Task. All that should be output is the block of lines below from the line with "Image attached. Segment" to the line with "Answer in <instances>...</instances>. Mask every", both included, exactly as written.

Stored entries.

■ ■ ■ ■ ■

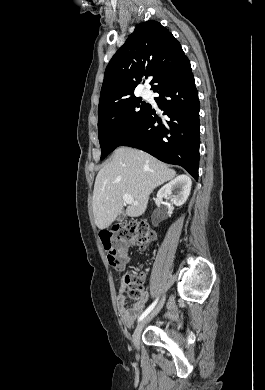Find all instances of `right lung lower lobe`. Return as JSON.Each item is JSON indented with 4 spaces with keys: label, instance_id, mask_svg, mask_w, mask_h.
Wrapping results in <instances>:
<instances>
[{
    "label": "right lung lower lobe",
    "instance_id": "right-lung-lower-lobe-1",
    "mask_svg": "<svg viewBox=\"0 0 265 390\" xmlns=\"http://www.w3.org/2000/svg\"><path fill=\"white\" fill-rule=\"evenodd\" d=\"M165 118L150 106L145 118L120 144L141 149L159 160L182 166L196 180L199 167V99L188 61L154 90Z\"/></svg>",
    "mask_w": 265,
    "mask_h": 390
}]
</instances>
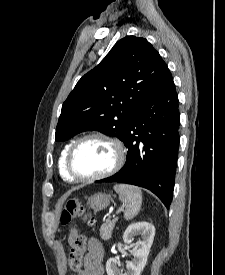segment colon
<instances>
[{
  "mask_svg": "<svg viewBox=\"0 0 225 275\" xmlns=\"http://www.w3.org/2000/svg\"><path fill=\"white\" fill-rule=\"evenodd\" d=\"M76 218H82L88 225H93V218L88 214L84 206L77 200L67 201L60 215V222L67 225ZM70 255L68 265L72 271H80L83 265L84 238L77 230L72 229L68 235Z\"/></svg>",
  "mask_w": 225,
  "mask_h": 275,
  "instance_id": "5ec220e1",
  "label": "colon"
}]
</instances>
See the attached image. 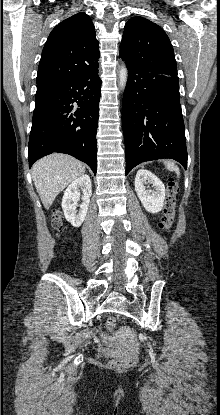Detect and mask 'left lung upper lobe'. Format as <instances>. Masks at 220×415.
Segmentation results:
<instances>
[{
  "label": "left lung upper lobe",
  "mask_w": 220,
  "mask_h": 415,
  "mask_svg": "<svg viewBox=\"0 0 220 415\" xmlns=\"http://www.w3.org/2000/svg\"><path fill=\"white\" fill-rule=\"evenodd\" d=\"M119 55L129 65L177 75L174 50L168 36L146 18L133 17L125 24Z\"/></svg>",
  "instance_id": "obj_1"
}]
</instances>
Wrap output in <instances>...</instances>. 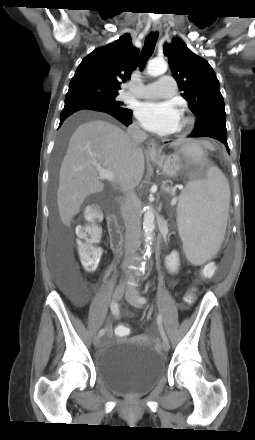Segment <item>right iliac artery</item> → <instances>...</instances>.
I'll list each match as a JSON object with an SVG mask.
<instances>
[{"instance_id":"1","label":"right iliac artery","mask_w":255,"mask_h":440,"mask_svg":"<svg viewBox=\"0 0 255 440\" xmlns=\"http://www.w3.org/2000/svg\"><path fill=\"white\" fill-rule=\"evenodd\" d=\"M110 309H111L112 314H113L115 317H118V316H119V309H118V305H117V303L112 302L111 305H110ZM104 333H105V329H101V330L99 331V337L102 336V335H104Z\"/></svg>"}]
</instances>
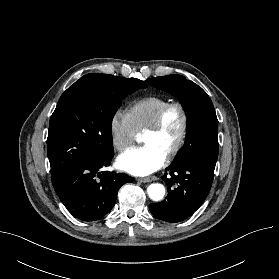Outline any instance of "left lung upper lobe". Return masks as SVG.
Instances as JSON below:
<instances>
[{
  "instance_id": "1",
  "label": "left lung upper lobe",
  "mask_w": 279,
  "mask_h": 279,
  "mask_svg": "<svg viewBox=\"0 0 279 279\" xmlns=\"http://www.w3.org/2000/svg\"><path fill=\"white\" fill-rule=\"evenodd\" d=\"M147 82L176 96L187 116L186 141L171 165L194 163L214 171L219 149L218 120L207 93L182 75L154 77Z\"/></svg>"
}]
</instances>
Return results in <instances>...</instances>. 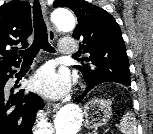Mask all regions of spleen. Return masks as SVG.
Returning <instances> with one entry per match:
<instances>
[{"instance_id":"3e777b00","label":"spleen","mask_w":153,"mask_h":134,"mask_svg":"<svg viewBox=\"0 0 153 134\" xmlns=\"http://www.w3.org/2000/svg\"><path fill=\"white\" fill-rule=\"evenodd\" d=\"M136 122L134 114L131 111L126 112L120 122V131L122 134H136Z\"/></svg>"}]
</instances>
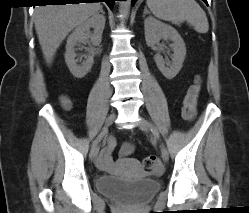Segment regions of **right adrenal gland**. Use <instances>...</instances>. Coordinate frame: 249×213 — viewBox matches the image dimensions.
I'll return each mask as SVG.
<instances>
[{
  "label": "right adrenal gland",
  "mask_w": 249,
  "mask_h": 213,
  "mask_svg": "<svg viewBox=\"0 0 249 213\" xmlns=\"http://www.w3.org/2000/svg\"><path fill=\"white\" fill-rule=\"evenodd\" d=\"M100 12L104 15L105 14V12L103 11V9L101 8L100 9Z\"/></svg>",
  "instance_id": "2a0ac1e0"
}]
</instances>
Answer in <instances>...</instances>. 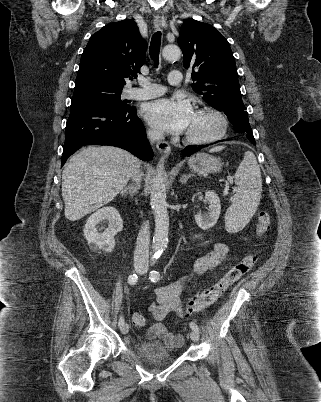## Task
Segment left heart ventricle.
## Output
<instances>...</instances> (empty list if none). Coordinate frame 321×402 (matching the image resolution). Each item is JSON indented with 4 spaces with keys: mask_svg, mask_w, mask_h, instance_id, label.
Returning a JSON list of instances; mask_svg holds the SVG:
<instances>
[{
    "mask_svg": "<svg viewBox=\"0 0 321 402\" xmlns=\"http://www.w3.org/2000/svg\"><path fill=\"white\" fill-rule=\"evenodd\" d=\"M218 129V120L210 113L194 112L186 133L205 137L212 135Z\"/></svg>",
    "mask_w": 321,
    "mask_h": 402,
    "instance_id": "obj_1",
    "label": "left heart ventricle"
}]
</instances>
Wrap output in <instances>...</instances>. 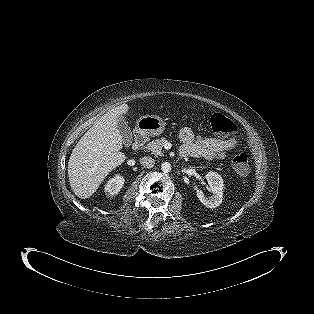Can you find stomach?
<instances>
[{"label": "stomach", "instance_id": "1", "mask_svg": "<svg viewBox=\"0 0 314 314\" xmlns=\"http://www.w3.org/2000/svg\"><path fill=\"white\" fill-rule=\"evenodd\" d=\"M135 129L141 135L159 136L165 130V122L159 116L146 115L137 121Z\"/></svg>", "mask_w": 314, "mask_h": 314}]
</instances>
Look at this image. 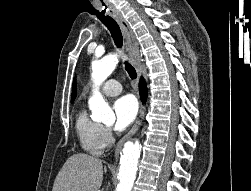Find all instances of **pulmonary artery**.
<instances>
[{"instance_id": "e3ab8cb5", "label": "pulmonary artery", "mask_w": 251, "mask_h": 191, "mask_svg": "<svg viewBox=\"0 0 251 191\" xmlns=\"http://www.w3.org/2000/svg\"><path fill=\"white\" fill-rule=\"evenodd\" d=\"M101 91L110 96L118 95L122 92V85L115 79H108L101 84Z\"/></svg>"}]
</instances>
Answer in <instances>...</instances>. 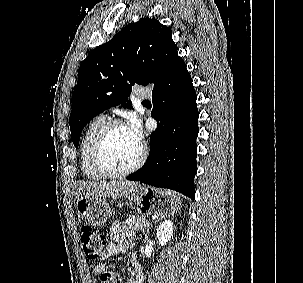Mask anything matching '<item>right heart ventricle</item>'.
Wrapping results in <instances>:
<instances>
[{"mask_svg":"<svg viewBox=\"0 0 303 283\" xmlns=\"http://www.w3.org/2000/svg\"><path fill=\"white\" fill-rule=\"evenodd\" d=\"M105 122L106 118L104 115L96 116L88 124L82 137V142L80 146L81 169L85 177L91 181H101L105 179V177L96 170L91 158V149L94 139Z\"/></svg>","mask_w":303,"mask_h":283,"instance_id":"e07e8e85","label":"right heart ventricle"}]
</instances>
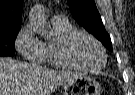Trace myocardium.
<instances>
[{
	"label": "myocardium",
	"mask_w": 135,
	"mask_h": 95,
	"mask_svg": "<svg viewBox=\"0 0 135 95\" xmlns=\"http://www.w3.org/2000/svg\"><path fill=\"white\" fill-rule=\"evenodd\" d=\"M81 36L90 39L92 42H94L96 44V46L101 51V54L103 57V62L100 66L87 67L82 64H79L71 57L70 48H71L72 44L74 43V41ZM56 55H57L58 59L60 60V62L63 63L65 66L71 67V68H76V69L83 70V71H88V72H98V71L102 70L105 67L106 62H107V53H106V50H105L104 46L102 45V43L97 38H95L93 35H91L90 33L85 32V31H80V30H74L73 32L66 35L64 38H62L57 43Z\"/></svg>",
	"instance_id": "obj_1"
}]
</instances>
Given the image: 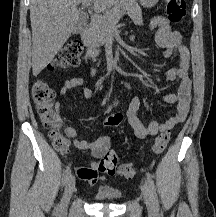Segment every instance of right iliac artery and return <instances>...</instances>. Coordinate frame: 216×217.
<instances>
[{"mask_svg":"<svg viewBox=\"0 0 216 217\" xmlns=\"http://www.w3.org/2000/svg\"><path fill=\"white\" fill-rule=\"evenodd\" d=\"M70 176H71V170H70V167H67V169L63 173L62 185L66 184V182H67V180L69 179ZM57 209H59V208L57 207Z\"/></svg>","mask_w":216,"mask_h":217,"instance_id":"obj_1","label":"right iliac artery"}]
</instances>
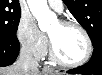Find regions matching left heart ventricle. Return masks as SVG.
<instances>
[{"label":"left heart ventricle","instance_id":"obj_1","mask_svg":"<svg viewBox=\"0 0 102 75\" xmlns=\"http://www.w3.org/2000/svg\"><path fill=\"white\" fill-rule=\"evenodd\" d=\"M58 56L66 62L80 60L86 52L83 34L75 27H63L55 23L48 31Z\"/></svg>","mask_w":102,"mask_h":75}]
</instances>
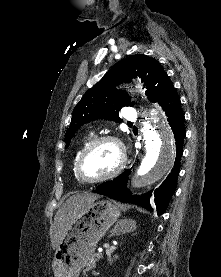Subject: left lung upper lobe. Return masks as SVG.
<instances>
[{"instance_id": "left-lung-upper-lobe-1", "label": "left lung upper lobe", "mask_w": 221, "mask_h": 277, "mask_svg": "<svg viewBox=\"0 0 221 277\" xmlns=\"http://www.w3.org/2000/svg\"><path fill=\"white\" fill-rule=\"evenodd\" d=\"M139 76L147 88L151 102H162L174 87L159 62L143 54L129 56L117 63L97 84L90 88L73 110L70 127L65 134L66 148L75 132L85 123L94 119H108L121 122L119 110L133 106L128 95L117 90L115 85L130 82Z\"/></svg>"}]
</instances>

■ ■ ■ ■ ■

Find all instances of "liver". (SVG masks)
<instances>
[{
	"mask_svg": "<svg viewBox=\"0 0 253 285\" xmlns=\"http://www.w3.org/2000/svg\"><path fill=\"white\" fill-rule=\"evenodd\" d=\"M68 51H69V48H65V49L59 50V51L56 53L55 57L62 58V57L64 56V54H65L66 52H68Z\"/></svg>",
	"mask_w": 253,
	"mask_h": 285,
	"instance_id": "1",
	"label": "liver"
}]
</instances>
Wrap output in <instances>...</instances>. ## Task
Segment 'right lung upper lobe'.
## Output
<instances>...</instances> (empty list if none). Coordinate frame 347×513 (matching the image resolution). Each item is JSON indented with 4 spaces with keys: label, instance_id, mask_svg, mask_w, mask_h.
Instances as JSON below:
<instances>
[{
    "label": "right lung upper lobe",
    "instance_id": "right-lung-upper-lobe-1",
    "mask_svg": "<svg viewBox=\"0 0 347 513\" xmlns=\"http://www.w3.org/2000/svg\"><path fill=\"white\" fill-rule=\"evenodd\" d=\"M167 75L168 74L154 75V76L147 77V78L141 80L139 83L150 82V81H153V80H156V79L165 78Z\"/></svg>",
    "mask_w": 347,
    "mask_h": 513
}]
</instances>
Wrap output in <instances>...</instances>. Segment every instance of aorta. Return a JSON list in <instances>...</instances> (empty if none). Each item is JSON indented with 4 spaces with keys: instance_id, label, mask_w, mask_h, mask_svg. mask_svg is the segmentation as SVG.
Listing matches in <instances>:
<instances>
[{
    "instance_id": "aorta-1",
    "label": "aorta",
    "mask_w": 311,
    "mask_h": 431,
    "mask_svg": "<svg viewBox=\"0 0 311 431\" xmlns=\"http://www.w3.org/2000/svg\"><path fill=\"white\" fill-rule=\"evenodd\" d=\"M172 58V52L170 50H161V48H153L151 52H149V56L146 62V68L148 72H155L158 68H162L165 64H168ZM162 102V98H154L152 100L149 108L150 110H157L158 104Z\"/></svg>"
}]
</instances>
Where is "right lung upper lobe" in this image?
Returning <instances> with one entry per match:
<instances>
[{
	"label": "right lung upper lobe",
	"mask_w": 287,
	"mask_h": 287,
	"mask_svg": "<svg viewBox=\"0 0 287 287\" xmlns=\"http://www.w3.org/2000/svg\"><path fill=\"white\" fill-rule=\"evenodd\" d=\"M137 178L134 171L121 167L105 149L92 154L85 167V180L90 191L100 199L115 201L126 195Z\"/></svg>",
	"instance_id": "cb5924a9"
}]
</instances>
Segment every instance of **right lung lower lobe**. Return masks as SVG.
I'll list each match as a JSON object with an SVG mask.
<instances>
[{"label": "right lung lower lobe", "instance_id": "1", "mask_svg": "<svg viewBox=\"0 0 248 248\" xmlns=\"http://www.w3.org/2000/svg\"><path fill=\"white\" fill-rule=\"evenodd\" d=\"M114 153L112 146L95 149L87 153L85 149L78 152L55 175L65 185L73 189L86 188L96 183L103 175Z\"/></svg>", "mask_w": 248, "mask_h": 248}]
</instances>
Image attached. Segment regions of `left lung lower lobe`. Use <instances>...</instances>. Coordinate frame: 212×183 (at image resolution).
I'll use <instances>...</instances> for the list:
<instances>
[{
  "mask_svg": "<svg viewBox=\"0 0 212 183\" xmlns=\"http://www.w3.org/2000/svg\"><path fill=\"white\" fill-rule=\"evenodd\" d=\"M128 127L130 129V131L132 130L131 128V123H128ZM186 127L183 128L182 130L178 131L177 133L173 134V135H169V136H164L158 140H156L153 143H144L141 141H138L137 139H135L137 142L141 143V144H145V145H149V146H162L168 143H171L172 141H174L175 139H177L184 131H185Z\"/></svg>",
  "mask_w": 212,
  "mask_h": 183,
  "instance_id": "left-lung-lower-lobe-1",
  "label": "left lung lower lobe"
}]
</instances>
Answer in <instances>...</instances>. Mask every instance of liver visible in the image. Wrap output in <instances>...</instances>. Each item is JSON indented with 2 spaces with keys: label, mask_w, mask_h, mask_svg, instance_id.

■ ■ ■ ■ ■

Output of the task.
Image attached. Segment regions of `left lung lower lobe`. Use <instances>...</instances>. Coordinate frame: 212×183 (at image resolution).
I'll use <instances>...</instances> for the list:
<instances>
[{
  "mask_svg": "<svg viewBox=\"0 0 212 183\" xmlns=\"http://www.w3.org/2000/svg\"><path fill=\"white\" fill-rule=\"evenodd\" d=\"M128 127L130 129V131L132 130L131 128V123H128ZM186 127L183 128L182 130L178 131L177 133L173 134V135H169V136H164L158 140H156L153 143H144L141 141H138L137 139H135L137 142L141 143V144H145V145H149V146H162L168 143H171L172 141H174L175 139H177L184 131H185Z\"/></svg>",
  "mask_w": 212,
  "mask_h": 183,
  "instance_id": "left-lung-lower-lobe-1",
  "label": "left lung lower lobe"
}]
</instances>
Answer in <instances>...</instances>. Mask every instance of liver visible in the image. Wrap output in <instances>...</instances>. Each item is JSON indented with 2 spaces with keys: label, mask_w, mask_h, mask_svg, instance_id.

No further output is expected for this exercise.